Indice dell'itinerario

“Abbiano i padri dell’Eremo somma cura e diligenza che i boschi e le abetaie non siano diminuite in niun modo, ma allargate con nuove piantagioni. Chi farà tagliare alcun albero verde senza licenza del Priore riceverà penitenza”.
Così prescrivono ai religiosi dell’ordine fondato da San Romualdo le Costituzioni Camaldolesi, redatte nel 1080 e ancora oggi in vigore. Non c’è da stupirsi se il monastero (o archicenobio) e il Sacro Eremo di Camaldoli, sul confine tra la Toscana e la Romagna, sono circondati da una foresta di faggi, castagni, querce e abeti con pochi paragoni in Italia.
Popolate dal cervo, dal capriolo, dal cinghiale e dal lupo, le Foreste Casentinesi sono oggi tutelate da uno dei parchi nazionali più interessanti del nostro paese. Il merito, prima che agli ambientalisti e agli amministratori delle foreste demaniali della zona, va ai monaci che si sono occupati del bosco fino al 1808.
Già gli Etruschi utilizzarono i valichi attraverso il crinale appenninico e venerarono la selva del Monte Falterona, come testimoniano i ritrovamenti del Lago degli Idoli e il bellissimo santuario di Pieve Socana. All’inizio del Duecento, San Francesco d’Assisi scelse come luogo di preghiera la montagna della Verna, il “crudo sasso” sul crinale tra il Tevere e l’Arno dove ricevette le stimmate nel 1224.
Due secoli prima, poco più a nord, San Romualdo aveva iniziato un’altra grande avventura della fede.

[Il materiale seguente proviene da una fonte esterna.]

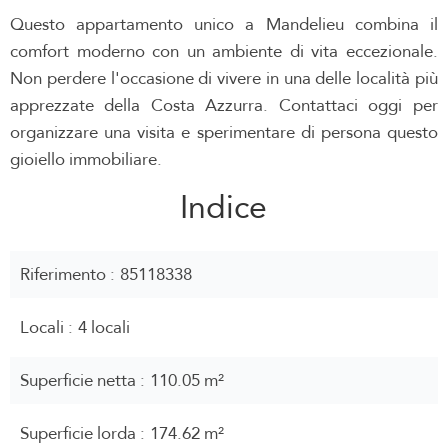
Questo appartamento unico a Mandelieu combina il
comfort moderno con un ambiente di vita eccezionale.
Non perdere l'occasione di vivere in una delle località più
apprezzate della Costa Azzurra. Contattaci oggi per
organizzare una visita e sperimentare di persona questo
gioiello immobiliare.
Indice
Riferimento
85118338
Locali
4 locali
Superficie netta
110.05 m²
Superficie lorda
174.62 m²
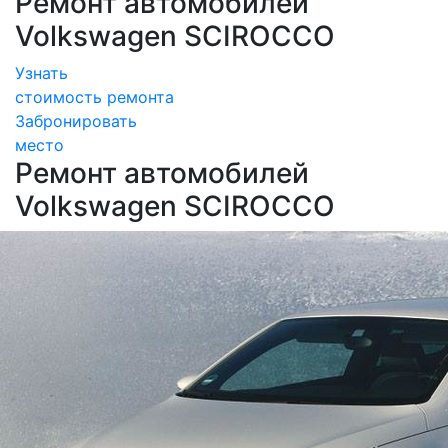
Ремонт автомобилей
Volkswagen SCIROCCO
Узнать
стоимость ремонта
Забронировать
место
Ремонт автомобилей
Volkswagen SCIROCCO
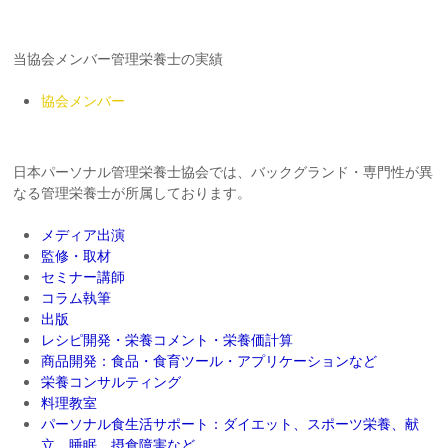
当協会メンバー管理栄養士の実績
協会メンバー
日本パーソナル管理栄養士協会では、バックグランド・専門性が異
なる管理栄養士が所属しております。
メディア出演
監修・取材
セミナー講師
コラム執筆
出版
レシピ開発・栄養コメント・栄養価計算
商品開発：食品・食育ツール・アプリケーションなど
栄養コンサルティング
料理教室
パーソナル食生活サポート：ダイエット、スポーツ栄養、献
立、睡眠、摂食障害など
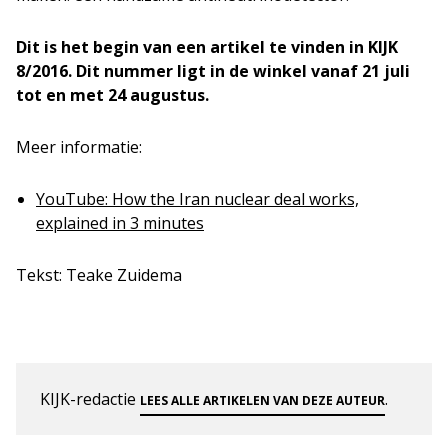
Dit is het begin van een artikel te vinden in KIJK
8/2016. Dit nummer ligt in de winkel vanaf 21 juli
tot en met 24 augustus.
Meer informatie:
YouTube: How the Iran nuclear deal works,
explained in 3 minutes
Tekst: Teake Zuidema
KIJK-redactie
.
LEES ALLE ARTIKELEN VAN DEZE AUTEUR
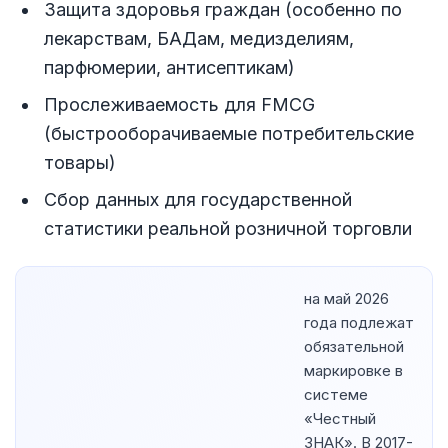
Защита здоровья граждан (особенно по
лекарствам, БАДам, медизделиям,
парфюмерии, антисептикам)
Прослеживаемость для FMCG
(быстрооборачиваемые потребительские
товары)
Сбор данных для государственной
статистики реальной розничной торговли
на май 2026
года подлежат
обязательной
маркировке в
системе
«Честный
ЗНАК». В 2017-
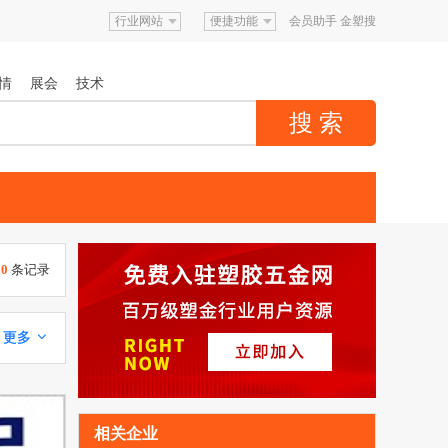
行业网站
便捷功能
会员助手
金塑搜
情
展会
技术
00
条记录
更多 
相关企业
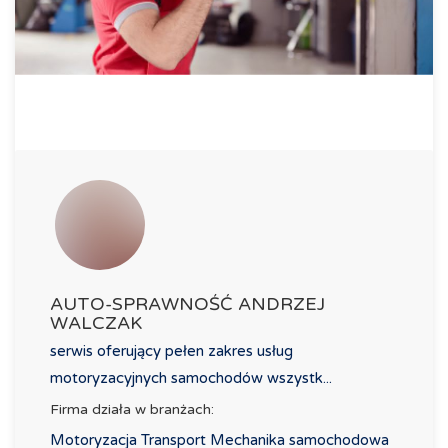
AUTO-SPRAWNOŚĆ ANDRZEJ
WALCZAK
serwis oferujący pełen zakres usług
motoryzacyjnych samochodów wszystk...
Firma działa w branżach:
Motoryzacja Transport Mechanika samochodowa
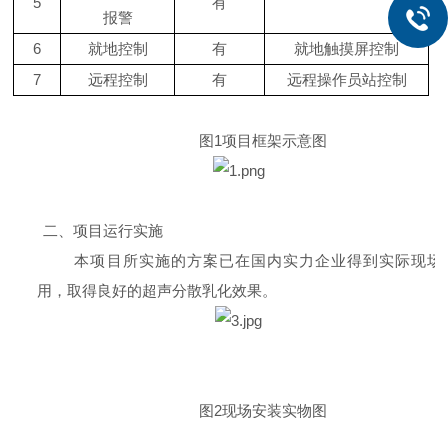
5
有
报警
6
就地控制
有
就地触摸屏控制
7
远程控制
有
远程操作员站控制
图
1
项目框架示意图
二、项目运行实施
本项目所实施的方案已在国内实力企业得到实际现场
用，取得良好的超声分散乳化效果。
图
2
现场安装实物图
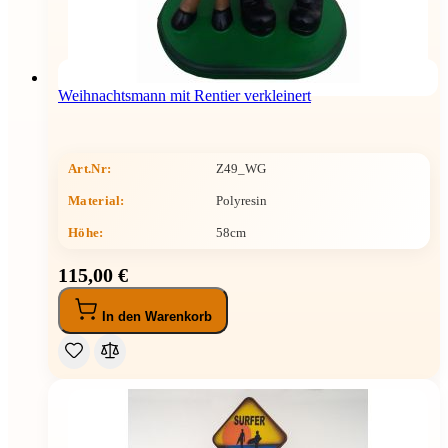
Weihnachtsmann mit Rentier verkleinert
Art.Nr:
Z49_WG
Material:
Polyresin
Höhe
:
58cm
115,00 €
In den Warenkorb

Su 160 ettari di terreno ricevuti in dono dall’imperatore Enrico II, nei pressi di un edificio di proprietà di un certo Maldolo (da cui deriva il nome Ca’ Maldoli), il santo istituì il monastero che divenne in seguito la casa madre dell’Ordine.
Nel monastero, al centro di una valle boscosa a 800 metri di altitudine, meritano una visita attenta il cortile (o chiostro di Maldolo) costruito poco dopo il Mille, il piccolo chiostro quattrocentesco, la sagrestia, il coro e il refettorio del 1606. La chiesa, dedicata ai Santi Donato e Ilariano, è stata costruita nel Cinquecento e rimaneggiata in forme barocche, e conserva importanti affreschi del Vasari.

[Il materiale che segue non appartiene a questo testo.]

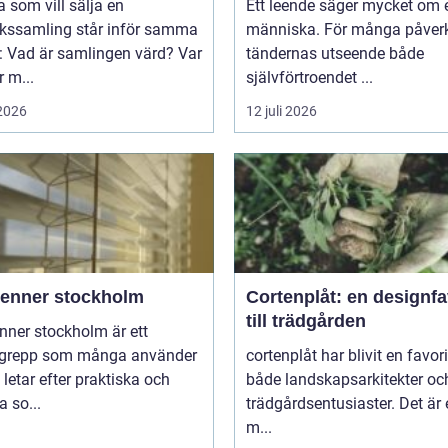
som vill sälja en
Ett leende säger mycket om 
rkssamling står inför samma
människa. För många påver
: Vad är samlingen värd? Var
tändernas utseende både
 m...
självförtroendet ...
 2026
12 juli 2026
ienner stockholm
Cortenplåt: en designfa
till trädgården
nner stockholm är ett
grepp som många använder
cortenplåt har blivit en favor
 letar efter praktiska och
både landskapsarkitekter oc
 so...
trädgårdsentusiaster. Det är 
m...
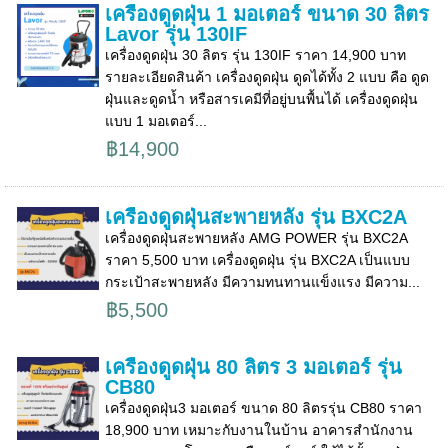
เครื่องดูดฝุ่น 1 มอเตอร์ ขนาด 30 ลิตร
Lavor รุ่น 130IF
เครื่องดูดฝุ่น 30 ลิตร รุ่น 130IF ราคา 14,900 บาท
รายละเอียดสินค้า เครื่องดูดฝุ่น ดูดได้ทั้ง 2 แบบ คือ ดูด
ฝุ่นและดูดน้ำ หรือสารเคมีที่อยู่บนพื้นได้ เครื่องดูดฝุ่น
แบบ 1 มอเตอร์...
฿14,900
เครื่องดูดฝุ่นสะพายหลัง รุ่น BXC2A
เครื่องดูดฝุ่นสะพายหลัง AMG POWER รุ่น BXC2A
ราคา 5,500 บาท เครื่องดูดฝุ่น รุ่น BXC2A เป็นแบบ
กระเป้าสะพายหลัง มีความทนทานแข็งแรง มีความ...
฿5,500
เครื่องดูดฝุ่น 80 ลิตร 3 มอเตอร์ รุ่น
CB80
เครื่องดูดฝุ่น3 มอเตอร์ ขนาด 80 ลิตรรุ่น CB80 ราคา
18,900 บาท เหมาะกับงานในบ้าน อาคารสำนักงาน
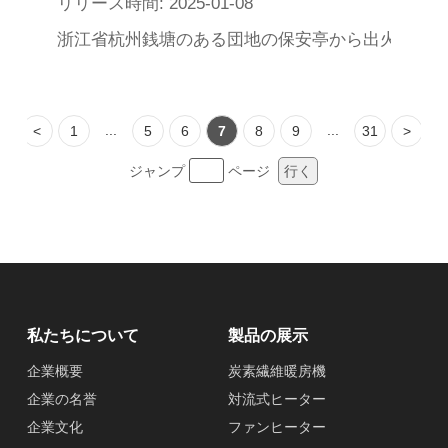
リリース時間: 2025-01-08
浙江省杭州銭塘のある団地の保安亭から出火し、死
...
...
<
1
5
6
7
8
9
31
>
ジャンプ
ページ
行く
私たちについて
製品の展示
企業概要
炭素繊維暖房機
企業の名誉
対流式ヒーター
企業文化
ファンヒーター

Particolarmente suggestiva è la farmacia, inaugurata nel 1543, che testimonia come l’uso curativo delle piante officinali sia sempre stato importante per le comunità religiose dell’Appennino. Da secoli le foglie, le radici e i frutti della belladonna, del ricino, della valeriana, dello stramonio, della cicuta e di numerose piante vengono trasformate dai monaci in tisane, unguenti e balsami.
Tre chilometri e trecento metri di dislivello più in alto, l’Eremo di Camaldoli offre al visitatore un’atmosfera ancora più suggestiva di quella del monastero. Le sue venti celle, oggi come nel Medioevo, hanno per sfondo lo scuro bosco di abeti, e sono tuttora utilizzate dai monaci.
La biblioteca, che racchiude oltre diecimila volumi, non è accessibile al pubblico. Imponente, si affaccia sull’ingresso la chiesa del Salvatore, consacrata già nel 1027 ma più volte rifatta a partire dal Cinquecento.
Oltre che meta di eccezionale suggestione, l’Eremo di Camaldoli è il punto di partenza ideale per chi vuole esplorare il cuore delle Foreste Casentinesi, alla cui salvaguardia i monaci hanno lavorato per quasi mille anni. Una strada suggestiva e tortuosa consente di spingersi verso il Passo dei Fangacci e Badia Prataglia.
Sentieri e viottoli, invece, permettono di raggiungere a piedi Poggio Scali e il Monte Penna, di scendere sul versante romagnolo (vedi il supplemento “L’Altra Romagna” allegato a PleinAir n. 324/325), di arrivare al confine della Riserva Naturale di Sassofratino, accessibile solo per motivi di studio. Su tutti questi percorsi, i monaci di Camaldoli hanno indicato il cammino.